SCOTCH PLAINS — Township redevelopment officials received Requests for Qualifications (RFQs) from 11 developers interested in redeveloping the four public properties in the downtown business district.
“We are pleased with the level of interest from redevelopers in the township’s RFQ and redevelopment efforts,” township officials said in a brief statement to Union County HAWK. Last Thursday’s deadline for receipt of RFQs was originally set for May 17 but extended by six weeks at the request of potential redevelopers so that their architects, planners, financiers and other professionals would have adequate time to assemble the required documents to submit to the township.

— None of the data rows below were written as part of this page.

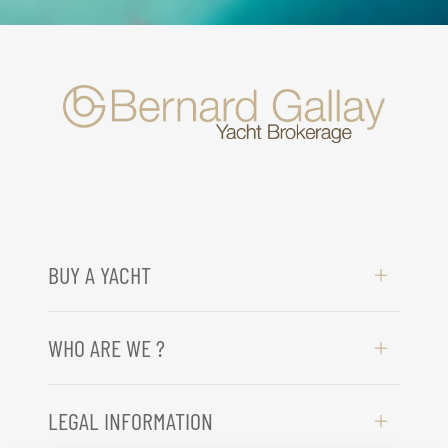
BUY A YACHT
WHO ARE WE ?
LEGAL INFORMATION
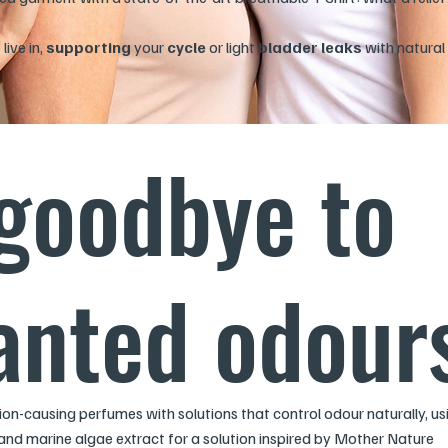
ive in,
supporting
your
cycle
or light
bladder leaks
with natural 
goodbye to
nted odour
ation-causing perfumes with solutions that control odour naturally, us
and marine algae extract for a solution inspired by Mother Nature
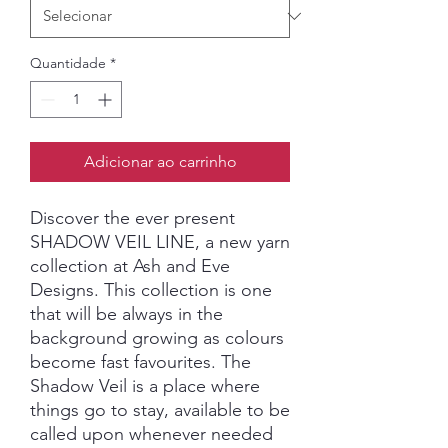
Quantidade
*
Adicionar ao carrinho
Discover the ever present
SHADOW VEIL LINE, a new yarn
collection at Ash and Eve
Designs. This collection is one
that will be always in the
background growing as colours
become fast favourites. The
Shadow Veil is a place where
things go to stay, available to be
called upon whenever needed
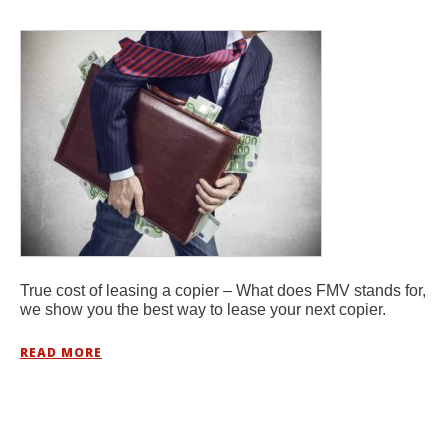
True cost of leasing a copier – What does FMV stands for,
we show you the best way to lease your next copier.
READ MORE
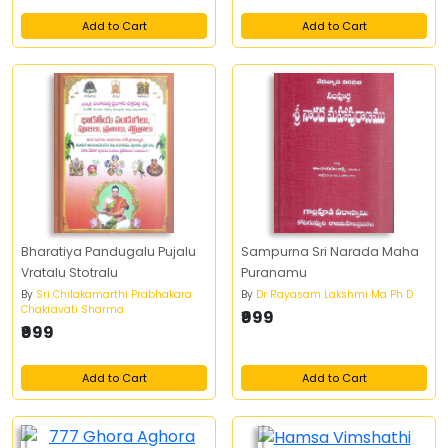
Add to Cart
Add to Cart
Bharatiya Pandugalu Pujalu
Sampurna Sri Narada Maha
Vratalu Stotralu
Puranamu
By
Sri Chilakamarthi Prabhakara
By
Dr Rayasam Lakshmi Ma Ph D
Chakravati Sharma
₹999
₹999
Add to Cart
Add to Cart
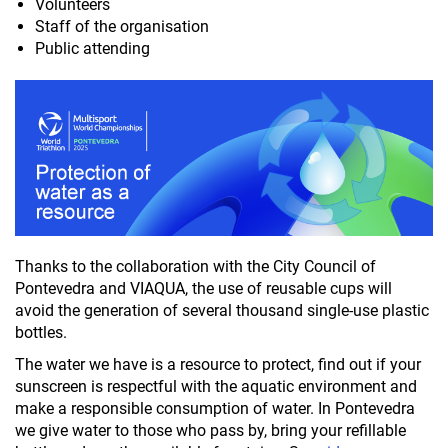
Volunteers
Staff of the organisation
Public attending
Thanks to the collaboration with the City Council of
Pontevedra and VIAQUA, the use of reusable cups will
avoid the generation of several thousand single-use plastic
bottles.
The water we have is a resource to protect, find out if your
sunscreen is respectful with the aquatic environment and
make a responsible consumption of water. In Pontevedra
we give water to those who pass by, bring your refillable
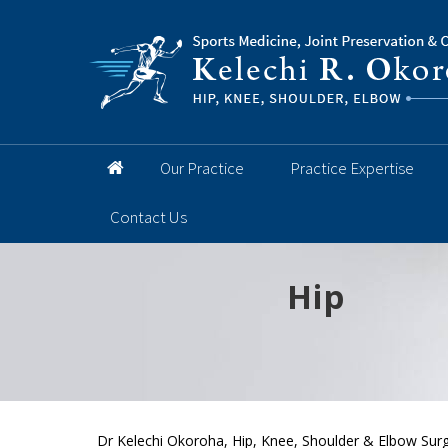
Our Practice
Practice Expertise
Contact Us
Hip
Knee
Shoulder
Elbow
Foot and 
Dr Kelechi Okoroha, Hip, Knee, Shoulder & Elbow Surg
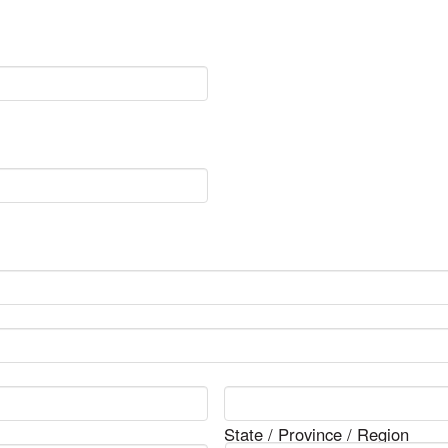
State / Province / Region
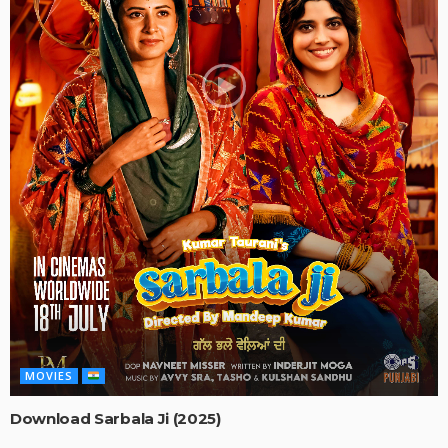
MOVIES
Download Sarbala Ji (2025)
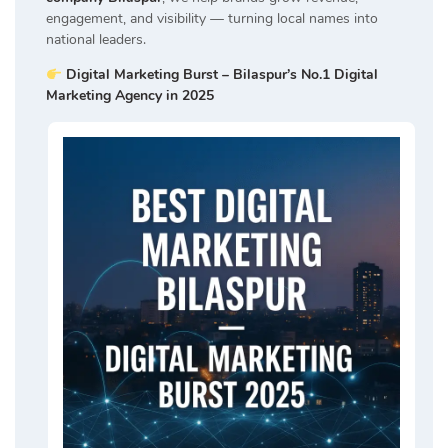
engagement, and visibility — turning local names into
national leaders.
Digital Marketing Burst – Bilaspur’s No.1 Digital
Marketing Agency in 2025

Interested redevelopers were asked to provide details on their financial background, their experience with other redevelopment projects, information about the staff who would be involved and their concepts for the 9.53 acres of property that the redeveloper will purchase from the township. Respondents also were asked to provide details on the phases of the redevelopment and how it would be scheduled.
The township council last November adopted the redevelopment plan that establishes the redevelopment standards including building height, density, exterior design and parking. The redevelopment plan calls for a maximum of 350 residential units spread amongst the downtown properties, with certain set-asides for affordable units and for veterans, to be located in new five-story developments where the municipal building and adjacent parking lot are now located as well as where the municipal parking lot in front of the library now exsists. A minimum of 15,000 square feet of first-floor commercial space will be included in those new buildings.
A new, 27,000-square-foot, two-story library will be built where the current library sits and 16,000 square feet for municipal government offices will be located on the third floor of that same building. The plans also call for development of two sizable public plazas — an 8,000-square-foot plaza on Park Avenue on the town hall property and a 5,500-square-foot plaza between the library and a new mixed-use building on Bartle Avenue.
The plan also calls for the police and fire department headquarters as well as the rescue squad to be relocated out of the downtown to township-owned property on Plainfield Avenue across from the public works facility. In May, the planning board gave its backing to a report by its planner that found that the adjoining lots on Plainfield Avenue — one a public works leaf and equipment storage yard across from Memorial Field and the other a conservation zone — met the criteria to be declared as an Area in Need of Redevelopment. And the township council last month authorized the preparation of a redevelopment plan for the Plainfield Avenue site.